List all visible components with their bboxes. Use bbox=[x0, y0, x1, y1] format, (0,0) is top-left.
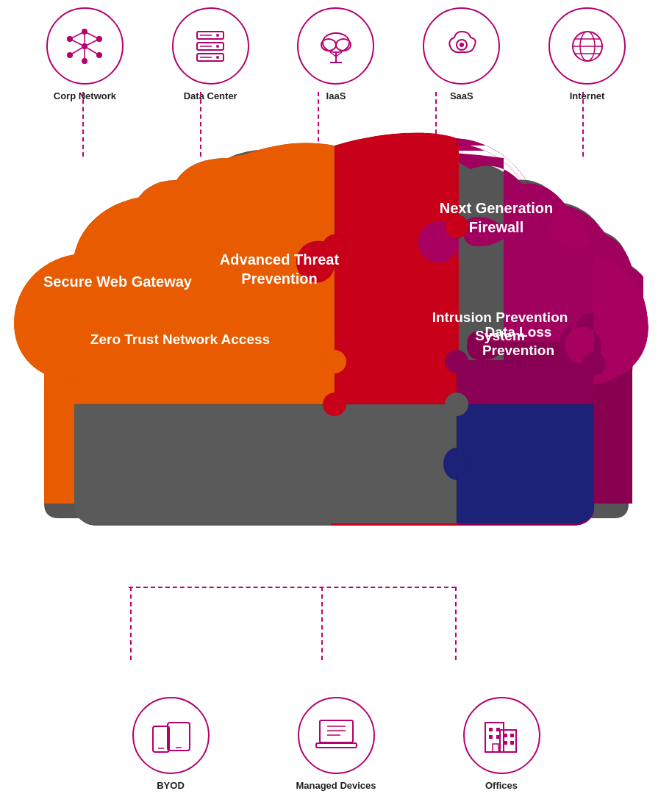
svg-rect-64 bbox=[320, 720, 353, 742]
dashed-v-byod bbox=[130, 587, 132, 660]
circle-iaas bbox=[297, 7, 374, 85]
circle-internet bbox=[548, 7, 626, 85]
svg-line-7 bbox=[70, 39, 85, 46]
svg-rect-77 bbox=[510, 734, 514, 737]
circle-byod bbox=[132, 697, 210, 774]
circle-item-data-center: Data Center bbox=[162, 7, 258, 101]
devices-icon bbox=[147, 712, 195, 759]
svg-rect-72 bbox=[489, 728, 493, 731]
globe-icon bbox=[565, 24, 610, 68]
circle-corp-network bbox=[46, 7, 124, 85]
circle-item-offices: Offices bbox=[454, 697, 549, 791]
svg-point-58 bbox=[445, 350, 468, 373]
main-cloud-puzzle bbox=[11, 132, 658, 581]
dashed-h-bottom bbox=[129, 587, 456, 588]
saas-label: SaaS bbox=[450, 90, 473, 101]
dashed-v-offices bbox=[455, 587, 457, 660]
svg-point-59 bbox=[445, 393, 468, 416]
svg-line-13 bbox=[70, 32, 85, 39]
diagram-container: Corp Network Data Center bbox=[0, 0, 672, 802]
top-circles-row: Corp Network Data Center bbox=[22, 7, 650, 101]
svg-rect-74 bbox=[489, 735, 493, 739]
svg-point-57 bbox=[582, 352, 606, 376]
svg-point-32 bbox=[460, 43, 464, 47]
circle-offices bbox=[463, 697, 540, 774]
circle-item-saas: SaaS bbox=[414, 7, 510, 101]
svg-point-55 bbox=[323, 393, 346, 416]
cloud-tree-icon bbox=[314, 24, 358, 68]
building-icon bbox=[478, 712, 526, 759]
server-icon bbox=[188, 24, 232, 68]
svg-rect-79 bbox=[510, 741, 514, 745]
byod-label: BYOD bbox=[157, 780, 185, 791]
svg-rect-45 bbox=[457, 404, 594, 523]
managed-devices-label: Managed Devices bbox=[296, 780, 376, 791]
svg-rect-70 bbox=[485, 723, 504, 752]
svg-line-9 bbox=[70, 46, 85, 55]
svg-point-56 bbox=[445, 452, 468, 476]
circle-managed-devices bbox=[298, 697, 375, 774]
iaas-label: IaaS bbox=[326, 90, 346, 101]
circle-saas bbox=[423, 7, 500, 85]
svg-rect-78 bbox=[504, 741, 507, 745]
svg-rect-42 bbox=[74, 404, 457, 523]
offices-label: Offices bbox=[485, 780, 518, 791]
svg-rect-80 bbox=[493, 744, 498, 752]
svg-rect-73 bbox=[496, 728, 500, 731]
circle-data-center bbox=[172, 7, 249, 85]
cloud-eye-icon bbox=[440, 24, 484, 68]
internet-label: Internet bbox=[570, 90, 605, 101]
circle-item-internet: Internet bbox=[540, 7, 635, 101]
svg-point-19 bbox=[216, 45, 219, 48]
svg-rect-76 bbox=[504, 734, 507, 737]
svg-rect-62 bbox=[168, 723, 190, 751]
svg-line-10 bbox=[85, 46, 99, 55]
circle-item-byod: BYOD bbox=[123, 697, 218, 791]
svg-rect-66 bbox=[316, 743, 357, 748]
dashed-v-managed bbox=[321, 587, 323, 660]
bottom-circles-row: BYOD Managed Devices bbox=[0, 697, 672, 791]
circle-item-managed-devices: Managed Devices bbox=[285, 697, 387, 791]
circle-item-corp-network: Corp Network bbox=[37, 7, 132, 101]
svg-line-8 bbox=[85, 39, 99, 46]
network-icon bbox=[62, 24, 107, 68]
svg-point-18 bbox=[216, 34, 219, 37]
laptop-icon bbox=[312, 712, 360, 759]
svg-line-14 bbox=[85, 32, 99, 39]
svg-rect-75 bbox=[496, 735, 500, 739]
data-center-label: Data Center bbox=[184, 90, 237, 101]
corp-network-label: Corp Network bbox=[54, 90, 116, 101]
svg-point-20 bbox=[216, 56, 219, 59]
svg-point-52 bbox=[323, 350, 346, 373]
circle-item-iaas: IaaS bbox=[288, 7, 384, 101]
== == ==
Exercise requirements =
Reproduce the listing exactly. Leave its pictures out.

Output below =
List all visible components with their bboxes. Use bbox=[x0, y0, x1, y1] format, (0,0) is top-left.
svg-rect-64 bbox=[320, 720, 353, 742]
dashed-v-byod bbox=[130, 587, 132, 660]
circle-iaas bbox=[297, 7, 374, 85]
circle-internet bbox=[548, 7, 626, 85]
svg-line-7 bbox=[70, 39, 85, 46]
svg-rect-77 bbox=[510, 734, 514, 737]
circle-byod bbox=[132, 697, 210, 774]
circle-item-data-center: Data Center bbox=[162, 7, 258, 101]
devices-icon bbox=[147, 712, 195, 759]
svg-rect-72 bbox=[489, 728, 493, 731]
globe-icon bbox=[565, 24, 610, 68]
circle-corp-network bbox=[46, 7, 124, 85]
circle-item-offices: Offices bbox=[454, 697, 549, 791]
svg-point-58 bbox=[445, 350, 468, 373]
main-cloud-puzzle bbox=[11, 132, 658, 581]
dashed-h-bottom bbox=[129, 587, 456, 588]
saas-label: SaaS bbox=[450, 90, 473, 101]
dashed-v-offices bbox=[455, 587, 457, 660]
svg-point-59 bbox=[445, 393, 468, 416]
svg-line-13 bbox=[70, 32, 85, 39]
diagram-container: Corp Network Data Center bbox=[0, 0, 672, 802]
top-circles-row: Corp Network Data Center bbox=[22, 7, 650, 101]
svg-rect-74 bbox=[489, 735, 493, 739]
svg-point-57 bbox=[582, 352, 606, 376]
svg-point-32 bbox=[460, 43, 464, 47]
circle-offices bbox=[463, 697, 540, 774]
circle-item-saas: SaaS bbox=[414, 7, 510, 101]
svg-point-55 bbox=[323, 393, 346, 416]
cloud-tree-icon bbox=[314, 24, 358, 68]
building-icon bbox=[478, 712, 526, 759]
server-icon bbox=[188, 24, 232, 68]
svg-rect-79 bbox=[510, 741, 514, 745]
byod-label: BYOD bbox=[157, 780, 185, 791]
svg-rect-45 bbox=[457, 404, 594, 523]
managed-devices-label: Managed Devices bbox=[296, 780, 376, 791]
svg-rect-70 bbox=[485, 723, 504, 752]
svg-line-9 bbox=[70, 46, 85, 55]
svg-point-56 bbox=[445, 452, 468, 476]
circle-managed-devices bbox=[298, 697, 375, 774]
iaas-label: IaaS bbox=[326, 90, 346, 101]
circle-saas bbox=[423, 7, 500, 85]
svg-rect-78 bbox=[504, 741, 507, 745]
svg-rect-42 bbox=[74, 404, 457, 523]
offices-label: Offices bbox=[485, 780, 518, 791]
svg-rect-80 bbox=[493, 744, 498, 752]
svg-rect-73 bbox=[496, 728, 500, 731]
circle-data-center bbox=[172, 7, 249, 85]
cloud-eye-icon bbox=[440, 24, 484, 68]
internet-label: Internet bbox=[570, 90, 605, 101]
circle-item-internet: Internet bbox=[540, 7, 635, 101]
svg-point-19 bbox=[216, 45, 219, 48]
svg-rect-76 bbox=[504, 734, 507, 737]
svg-rect-62 bbox=[168, 723, 190, 751]
svg-line-10 bbox=[85, 46, 99, 55]
circle-item-byod: BYOD bbox=[123, 697, 218, 791]
svg-rect-66 bbox=[316, 743, 357, 748]
dashed-v-managed bbox=[321, 587, 323, 660]
bottom-circles-row: BYOD Managed Devices bbox=[0, 697, 672, 791]
circle-item-managed-devices: Managed Devices bbox=[285, 697, 387, 791]
circle-item-corp-network: Corp Network bbox=[37, 7, 132, 101]
svg-line-8 bbox=[85, 39, 99, 46]
network-icon bbox=[62, 24, 107, 68]
svg-point-18 bbox=[216, 34, 219, 37]
laptop-icon bbox=[312, 712, 360, 759]
svg-line-14 bbox=[85, 32, 99, 39]
svg-rect-75 bbox=[496, 735, 500, 739]
data-center-label: Data Center bbox=[184, 90, 237, 101]
corp-network-label: Corp Network bbox=[54, 90, 116, 101]
svg-point-20 bbox=[216, 56, 219, 59]
svg-point-52 bbox=[323, 350, 346, 373]
circle-item-iaas: IaaS bbox=[288, 7, 384, 101]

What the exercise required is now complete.